WHAT YOU HAVE TO DO
Would you return exactly the lines running from the one with "бо як табі) носили високопоставлені" to the bottom of the listing below, and no others?

INPUT DATA
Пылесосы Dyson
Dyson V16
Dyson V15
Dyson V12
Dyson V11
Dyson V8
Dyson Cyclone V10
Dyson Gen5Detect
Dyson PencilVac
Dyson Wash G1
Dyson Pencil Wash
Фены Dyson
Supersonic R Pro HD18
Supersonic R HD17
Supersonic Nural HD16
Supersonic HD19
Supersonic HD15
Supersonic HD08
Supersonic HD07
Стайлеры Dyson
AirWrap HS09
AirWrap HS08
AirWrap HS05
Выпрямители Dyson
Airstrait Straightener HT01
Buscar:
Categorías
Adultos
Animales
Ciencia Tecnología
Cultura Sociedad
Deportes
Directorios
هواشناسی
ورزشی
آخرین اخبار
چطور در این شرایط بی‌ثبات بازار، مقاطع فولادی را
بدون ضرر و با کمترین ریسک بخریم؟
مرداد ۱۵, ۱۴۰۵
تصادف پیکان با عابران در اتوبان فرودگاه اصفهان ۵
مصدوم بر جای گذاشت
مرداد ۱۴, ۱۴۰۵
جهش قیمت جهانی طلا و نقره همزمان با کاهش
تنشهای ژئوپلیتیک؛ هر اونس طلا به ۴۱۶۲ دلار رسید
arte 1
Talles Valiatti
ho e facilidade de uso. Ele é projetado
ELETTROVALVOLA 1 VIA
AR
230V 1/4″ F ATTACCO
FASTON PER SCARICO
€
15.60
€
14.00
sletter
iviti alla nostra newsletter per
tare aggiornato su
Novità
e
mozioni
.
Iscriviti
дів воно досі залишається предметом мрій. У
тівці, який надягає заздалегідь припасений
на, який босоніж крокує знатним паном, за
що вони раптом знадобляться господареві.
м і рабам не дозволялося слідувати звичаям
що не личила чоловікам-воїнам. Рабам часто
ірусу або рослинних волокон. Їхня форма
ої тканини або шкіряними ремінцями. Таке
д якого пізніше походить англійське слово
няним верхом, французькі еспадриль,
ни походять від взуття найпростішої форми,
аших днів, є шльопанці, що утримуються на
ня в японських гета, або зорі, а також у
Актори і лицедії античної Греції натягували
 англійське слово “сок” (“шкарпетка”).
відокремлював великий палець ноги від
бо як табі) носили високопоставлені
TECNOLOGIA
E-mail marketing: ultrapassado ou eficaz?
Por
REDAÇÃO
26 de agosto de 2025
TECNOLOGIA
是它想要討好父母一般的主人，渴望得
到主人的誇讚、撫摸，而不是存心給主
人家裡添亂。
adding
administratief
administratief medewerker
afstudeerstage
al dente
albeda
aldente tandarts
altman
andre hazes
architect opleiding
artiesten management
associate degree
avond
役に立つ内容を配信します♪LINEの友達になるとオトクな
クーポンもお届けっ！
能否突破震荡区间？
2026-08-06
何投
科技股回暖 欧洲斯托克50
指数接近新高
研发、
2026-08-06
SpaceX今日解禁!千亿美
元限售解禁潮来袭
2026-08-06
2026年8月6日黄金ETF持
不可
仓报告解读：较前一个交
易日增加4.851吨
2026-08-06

FINISHED TASK
бо як табі) носили високопоставлені
TECNOLOGIA
E-mail marketing: ultrapassado ou eficaz?
Por
REDAÇÃO
26 de agosto de 2025
TECNOLOGIA
是它想要討好父母一般的主人，渴望得
到主人的誇讚、撫摸，而不是存心給主
人家裡添亂。
adding
administratief
administratief medewerker
afstudeerstage
al dente
albeda
aldente tandarts
altman
andre hazes
architect opleiding
artiesten management
associate degree
avond
役に立つ内容を配信します♪LINEの友達になるとオトクな
クーポンもお届けっ！
能否突破震荡区间？
2026-08-06
何投
科技股回暖 欧洲斯托克50
指数接近新高
研发、
2026-08-06
SpaceX今日解禁!千亿美
元限售解禁潮来袭
2026-08-06
2026年8月6日黄金ETF持
不可
仓报告解读：较前一个交
易日增加4.851吨
2026-08-06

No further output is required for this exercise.